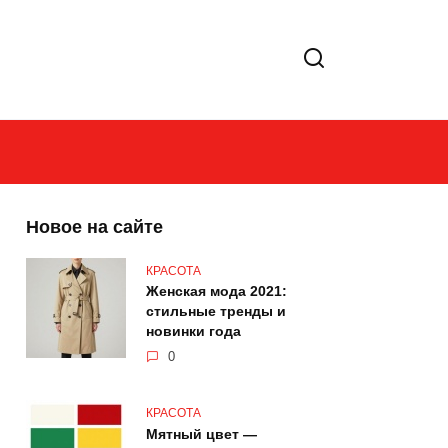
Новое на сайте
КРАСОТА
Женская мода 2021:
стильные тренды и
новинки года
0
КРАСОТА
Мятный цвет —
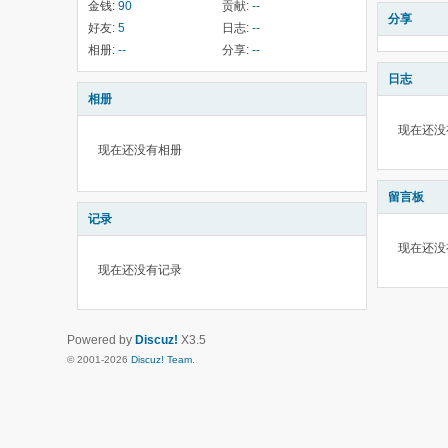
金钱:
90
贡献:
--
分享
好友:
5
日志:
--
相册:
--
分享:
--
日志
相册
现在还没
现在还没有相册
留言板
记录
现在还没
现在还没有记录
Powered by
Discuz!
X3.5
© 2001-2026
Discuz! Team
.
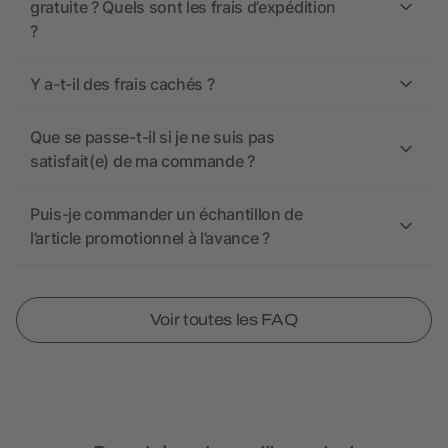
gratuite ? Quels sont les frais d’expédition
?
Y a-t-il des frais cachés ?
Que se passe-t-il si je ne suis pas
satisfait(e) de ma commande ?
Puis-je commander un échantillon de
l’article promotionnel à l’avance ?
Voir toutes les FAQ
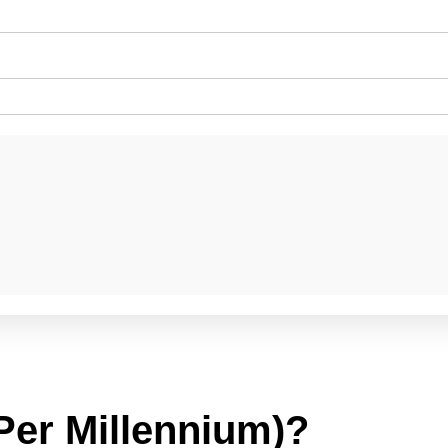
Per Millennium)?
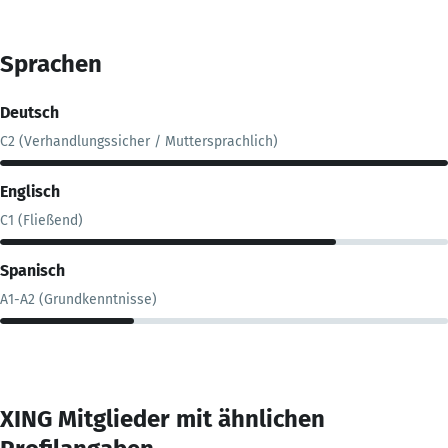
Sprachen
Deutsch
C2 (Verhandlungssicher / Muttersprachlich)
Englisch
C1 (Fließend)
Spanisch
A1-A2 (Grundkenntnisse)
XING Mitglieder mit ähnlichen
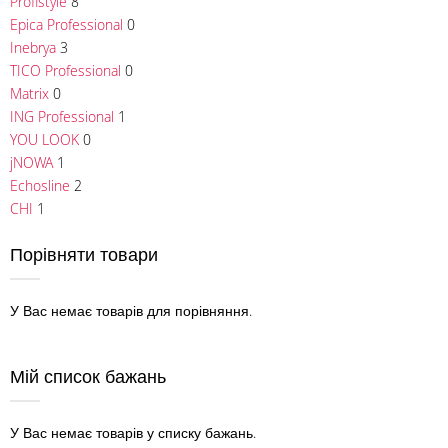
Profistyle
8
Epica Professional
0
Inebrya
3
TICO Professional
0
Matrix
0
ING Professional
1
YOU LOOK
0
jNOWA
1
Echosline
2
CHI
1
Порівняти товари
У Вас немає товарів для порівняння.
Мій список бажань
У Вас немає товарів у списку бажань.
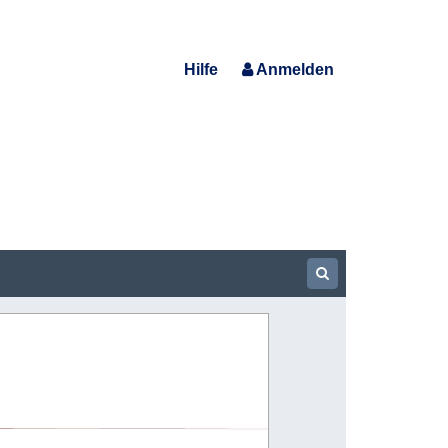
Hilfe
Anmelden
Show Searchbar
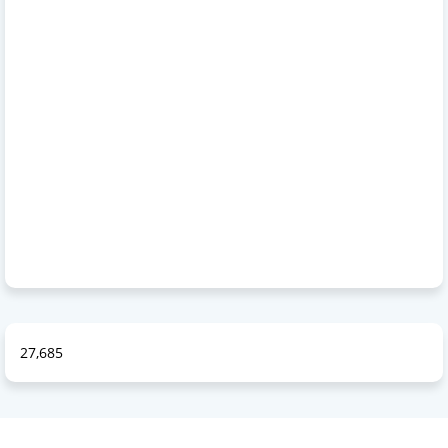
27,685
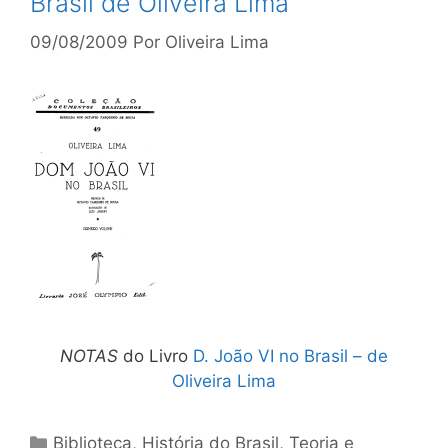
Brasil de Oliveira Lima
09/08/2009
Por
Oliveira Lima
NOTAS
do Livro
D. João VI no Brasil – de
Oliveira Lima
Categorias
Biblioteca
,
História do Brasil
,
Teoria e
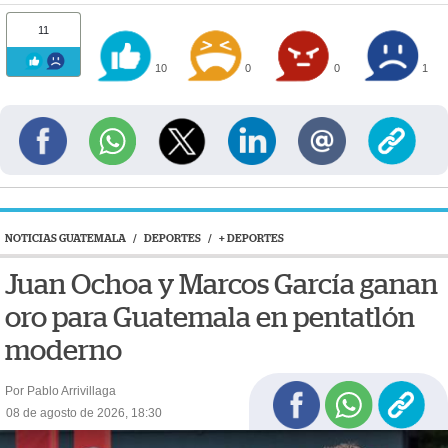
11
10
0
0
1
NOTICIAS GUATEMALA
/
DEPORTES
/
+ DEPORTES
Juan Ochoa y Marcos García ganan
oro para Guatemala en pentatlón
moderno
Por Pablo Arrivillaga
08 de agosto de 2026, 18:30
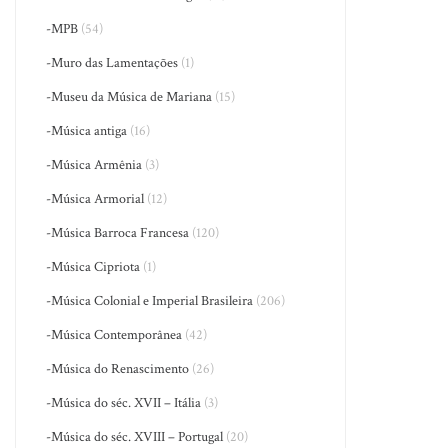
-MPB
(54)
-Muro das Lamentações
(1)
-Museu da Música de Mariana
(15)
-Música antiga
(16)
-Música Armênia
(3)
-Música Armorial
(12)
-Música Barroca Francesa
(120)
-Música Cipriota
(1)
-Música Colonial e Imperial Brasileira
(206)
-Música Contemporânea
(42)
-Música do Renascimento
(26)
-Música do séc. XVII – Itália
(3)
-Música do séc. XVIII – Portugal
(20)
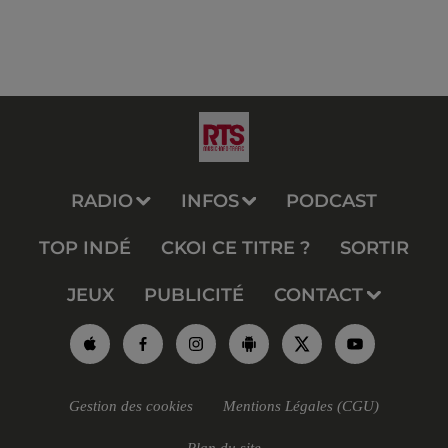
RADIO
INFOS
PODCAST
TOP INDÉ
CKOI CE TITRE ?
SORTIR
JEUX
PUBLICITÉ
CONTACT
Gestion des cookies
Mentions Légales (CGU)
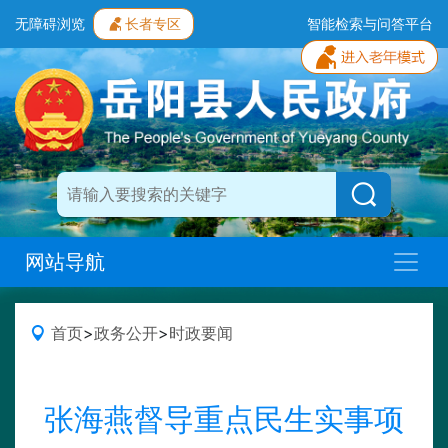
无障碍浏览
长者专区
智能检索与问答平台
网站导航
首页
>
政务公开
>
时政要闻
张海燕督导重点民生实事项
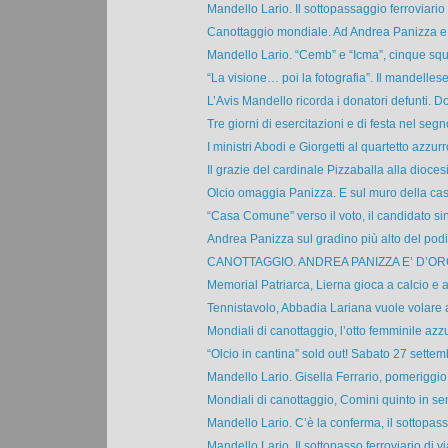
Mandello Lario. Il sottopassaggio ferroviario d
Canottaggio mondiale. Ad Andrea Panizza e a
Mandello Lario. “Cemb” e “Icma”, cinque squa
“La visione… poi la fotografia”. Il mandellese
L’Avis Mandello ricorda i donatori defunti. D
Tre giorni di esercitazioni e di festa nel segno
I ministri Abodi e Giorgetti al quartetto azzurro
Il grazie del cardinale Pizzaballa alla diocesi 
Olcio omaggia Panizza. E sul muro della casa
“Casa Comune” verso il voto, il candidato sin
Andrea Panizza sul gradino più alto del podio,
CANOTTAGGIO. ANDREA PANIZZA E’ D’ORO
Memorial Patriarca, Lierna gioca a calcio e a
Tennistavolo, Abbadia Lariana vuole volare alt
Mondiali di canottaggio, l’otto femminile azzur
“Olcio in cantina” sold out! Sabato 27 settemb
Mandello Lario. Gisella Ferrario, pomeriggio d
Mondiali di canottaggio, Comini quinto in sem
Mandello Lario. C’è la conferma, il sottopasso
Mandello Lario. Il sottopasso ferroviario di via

----

## WHAT TO DO
Copy exactly the lines that run from the one containing "-Museu da Música de Mariana" to the last line of the records, both included, and leave out every picture.

## SOLUTION TO THE PROBLEM
-Museu da Música de Mariana
(15)
-Música antiga
(16)
-Música Armênia
(3)
-Música Armorial
(12)
-Música Barroca Francesa
(120)
-Música Cipriota
(1)
-Música Colonial e Imperial Brasileira
(206)
-Música Contemporânea
(42)
-Música do Renascimento
(26)
-Música do séc. XVII – Itália
(3)
-Música do séc. XVIII – Portugal
(20)
RADIO
INFOS
PODCAST
TOP INDÉ
CKOI CE TITRE ?
SORTIR
JEUX
PUBLICITÉ
CONTACT
Gestion des cookies
Mentions Légales (CGU)
无障碍浏览
长者专区
智能检索与问答平台
网站导航
首页
>
政务公开
>
时政要闻
张海燕督导重点民生实事项
Mandello Lario. Il sottopassaggio ferroviario d
Canottaggio mondiale. Ad Andrea Panizza e a
Mandello Lario. “Cemb” e “Icma”, cinque squa
“La visione… poi la fotografia”. Il mandellese
L’Avis Mandello ricorda i donatori defunti. D
Tre giorni di esercitazioni e di festa nel segno
I ministri Abodi e Giorgetti al quartetto azzurro
Il grazie del cardinale Pizzaballa alla diocesi 
Olcio omaggia Panizza. E sul muro della casa
“Casa Comune” verso il voto, il candidato sin
Andrea Panizza sul gradino più alto del podio,
CANOTTAGGIO. ANDREA PANIZZA E’ D’ORO
Memorial Patriarca, Lierna gioca a calcio e a
Tennistavolo, Abbadia Lariana vuole volare alt
Mondiali di canottaggio, l’otto femminile azzur
“Olcio in cantina” sold out! Sabato 27 settemb
Mandello Lario. Gisella Ferrario, pomeriggio d
Mondiali di canottaggio, Comini quinto in sem
Mandello Lario. C’è la conferma, il sottopasso
Mandello Lario. Il sottopasso ferroviario di via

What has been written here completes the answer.